#### DATA LISTING
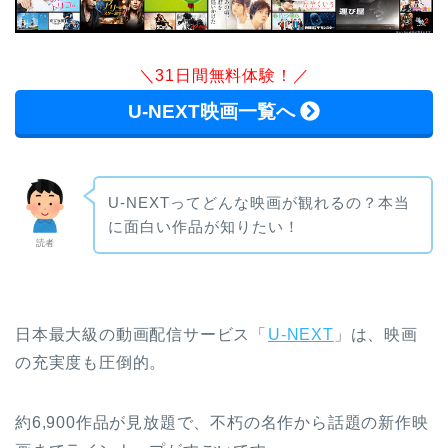
＼31日間無料体験！／
U-NEXT映画一覧へ
U-NEXTってどんな映画が観れるの？本当
に面白い作品が知りたい！
読者
日本最大級の動画配信サービス「
U-NEXT
」は、映画
の充実度も圧倒的。
約6,900作品が見放題で、不朽の名作から話題の新作映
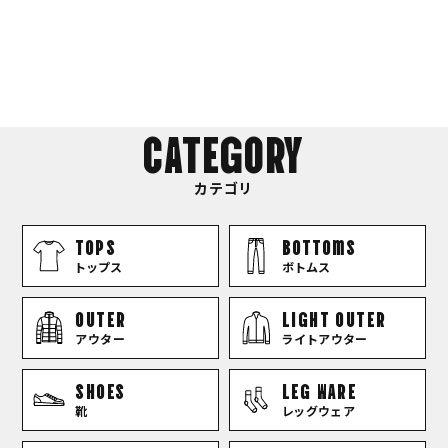
CATEGORY
カテゴリ
TOPS
bottoms
トップス
ボトムス
OUTER
LIGHT OUTER
アウター
ライトアウター
SHOES
LEG WARE
靴
レッグウェア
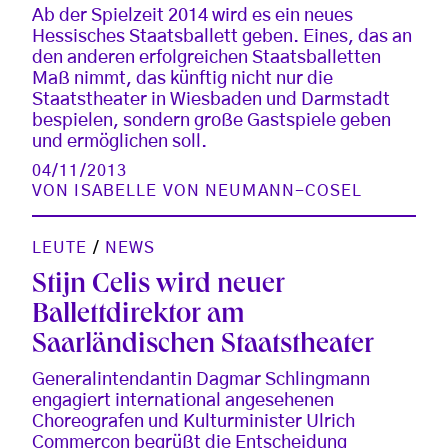
Ab der Spielzeit 2014 wird es ein neues
Hessisches Staatsballett geben. Eines, das an
den anderen erfolgreichen Staatsballetten
Maß nimmt, das künftig nicht nur die
Staatstheater in Wiesbaden und Darmstadt
bespielen, sondern große Gastspiele geben
und ermöglichen soll.
04/11/2013
VON
ISABELLE VON NEUMANN-COSEL
LEUTE
/
NEWS
Stijn Celis wird neuer
Ballettdirektor am
Saarländischen Staatstheater
Generalintendantin Dagmar Schlingmann
engagiert international angesehenen
Choreografen und Kulturminister Ulrich
Commerçon begrüßt die Entscheidung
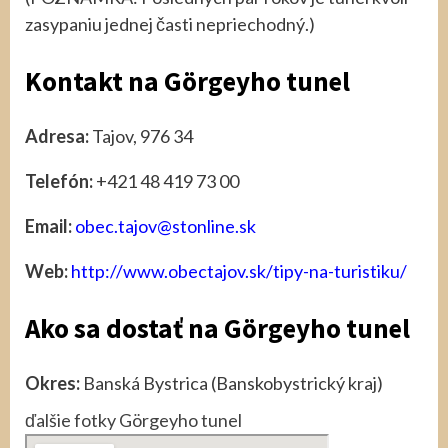
zasypaniu jednej časti nepriechodný.)
Kontakt na Görgeyho tunel
Adresa:
Tajov, 976 34
Telefón:
+421 48 419 73 00
Email:
obec.tajov@stonline.sk
Web:
http://www.obectajov.sk/tipy-na-turistiku/
Ako sa dostať na Görgeyho tunel
Okres:
Banská Bystrica (Banskobystrický kraj)
ďalšie fotky Görgeyho tunel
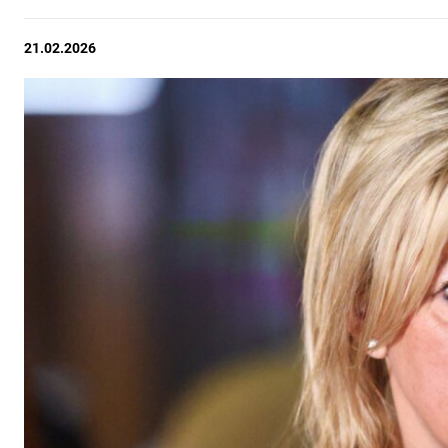
21.02.2026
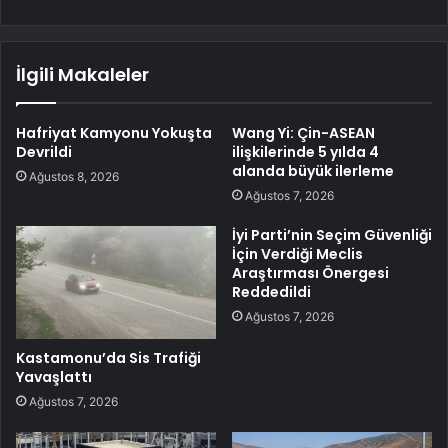
İlgili Makaleler
Hafriyat Kamyonu Yokuşta
Wang Yi: Çin-ASEAN
Devrildi
ilişkilerinde 5 yılda 4
alanda büyük ilerleme
Ağustos 8, 2026
Ağustos 7, 2026
İyi Parti’nin Seçim Güvenliği
İçin Verdiği Meclis
Araştırması Önergesi
Reddedildi
Ağustos 7, 2026
Kastamonu’da Sis Trafiği
Yavaşlattı
Ağustos 7, 2026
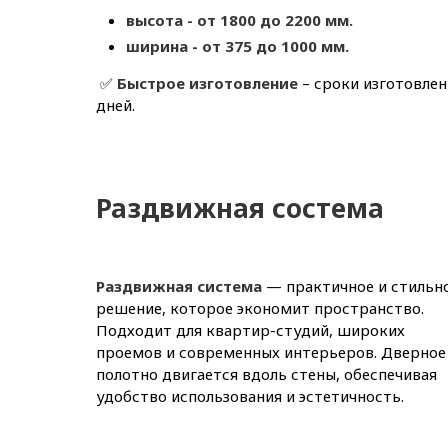
высота - от 1800 до 2200 мм.
ширина - от 375 до 1000 мм.
✅
Быстрое изготовление
– сроки изготовлен
дней.
Раздвижная состема
Раздвижная система
— практичное и стильн
решение, которое экономит пространство.
Подходит для квартир-студий, широких
проемов и современных интерьеров. Дверное
полотно двигается вдоль стены, обеспечивая
удобство использования и эстетичность.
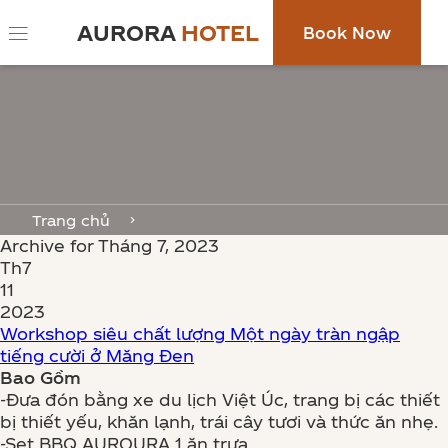
AURORA
HOTEL
Book Now
Trang chủ
Archive for Tháng 7, 2023
Th7
11
2023
Workshop siêu chất lượng Một ngày tràn ngập
tiếng cười ở Măng Đen
Bao Gồm
-Đưa đón bằng xe du lịch Việt Úc, trang bị các thiết
bị thiết yếu, khăn lạnh, trái cây tươi và thức ăn nhẹ.
-Set BBQ AUROURA 1 ăn trưa.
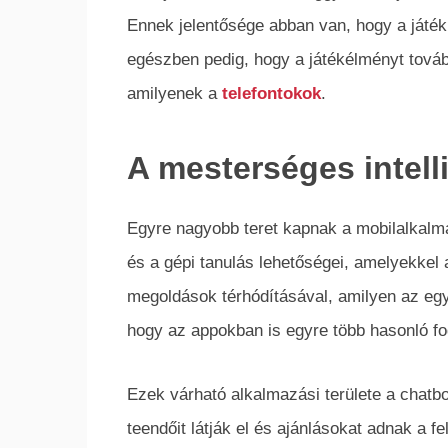
Ennek jelentősége abban van, hogy a játék k
egészben pedig, hogy a játékélményt továb
amilyenek a
telefontokok
.
A mesterséges intell
Egyre nagyobb teret kapnak a mobilalkalma
és a gépi tanulás lehetőségei, amelyekkel 
megoldások térhódításával, amilyen az eg
hogy az appokban is egyre több hasonló fo
Ezek várható alkalmazási területe a chatb
teendőit látják el és ajánlásokat adnak a f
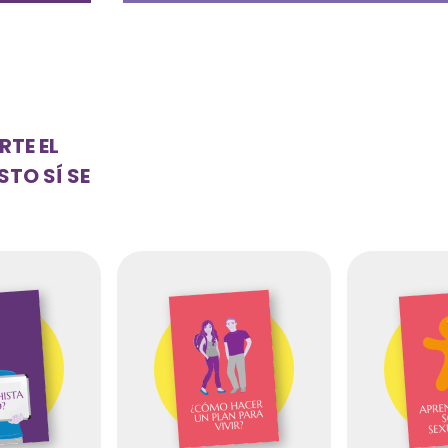
RTE EL
TO SÍ SE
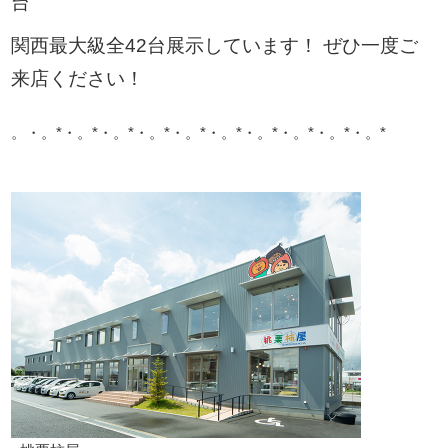
台
関西最大級全42台展示しています！ ぜひ一度ご
来店ください！
。・。*・。*・。*・。*・。*・。*・。*・。*・。*・。*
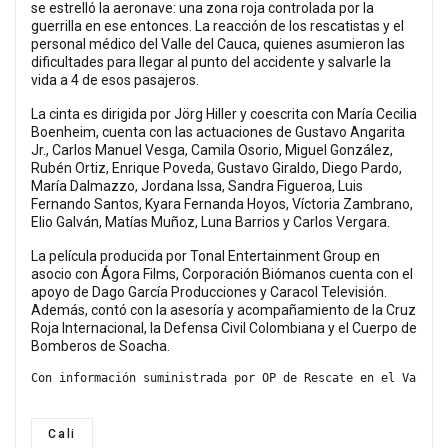
se estrelló la aeronave: una zona roja controlada por la
guerrilla en ese entonces. La reacción de los rescatistas y el
personal médico del Valle del Cauca, quienes asumieron las
dificultades para llegar al punto del accidente y salvarle la
vida a 4 de esos pasajeros.
La cinta es dirigida por Jörg Hiller y coescrita con María Cecilia
Boenheim, cuenta con las actuaciones de Gustavo Angarita
Jr., Carlos Manuel Vesga, Camila Osorio, Miguel González,
Rubén Ortiz, Enrique Poveda, Gustavo Giraldo, Diego Pardo,
María Dalmazzo, Jordana Issa, Sandra Figueroa, Luis
Fernando Santos, Kyara Fernanda Hoyos, Víctoria Zambrano,
Elio Galván, Matías Muñoz, Luna Barrios y Carlos Vergara.
La película producida por Tonal Entertainment Group en
asocio con Ágora Films, Corporación Biómanos cuenta con el
apoyo de Dago García Producciones y Caracol Televisión.
Además, contó con la asesoría y acompañamiento de la Cruz
Roja Internacional, la Defensa Civil Colombiana y el Cuerpo de
Bomberos de Soacha.
Con información suministrada por OP de Rescate en el Valle 
Cali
########
YOUR INSTRUCTIONS -
Copy exactly, without pictures, the lines above from the one with "Ennek jelentősége abban van, hogy a játék k" down to the one with "se estrelló la", inclusive.

FINISHED EXERCISE -
Ennek jelentősége abban van, hogy a játék k
egészben pedig, hogy a játékélményt továb
amilyenek a
telefontokok
.
A mesterséges intell
Egyre nagyobb teret kapnak a mobilalkalma
és a gépi tanulás lehetőségei, amelyekkel 
megoldások térhódításával, amilyen az eg
hogy az appokban is egyre több hasonló fo
Ezek várható alkalmazási területe a chatb
teendőit látják el és ajánlásokat adnak a f
RTE EL
TO SÍ SE
台
関西最大級全42台展示しています！ ぜひ一度ご
来店ください！
。・。*・。*・。*・。*・。*・。*・。*・。*・。*・。*
se estrelló la aeronave: una zona roja controlada por la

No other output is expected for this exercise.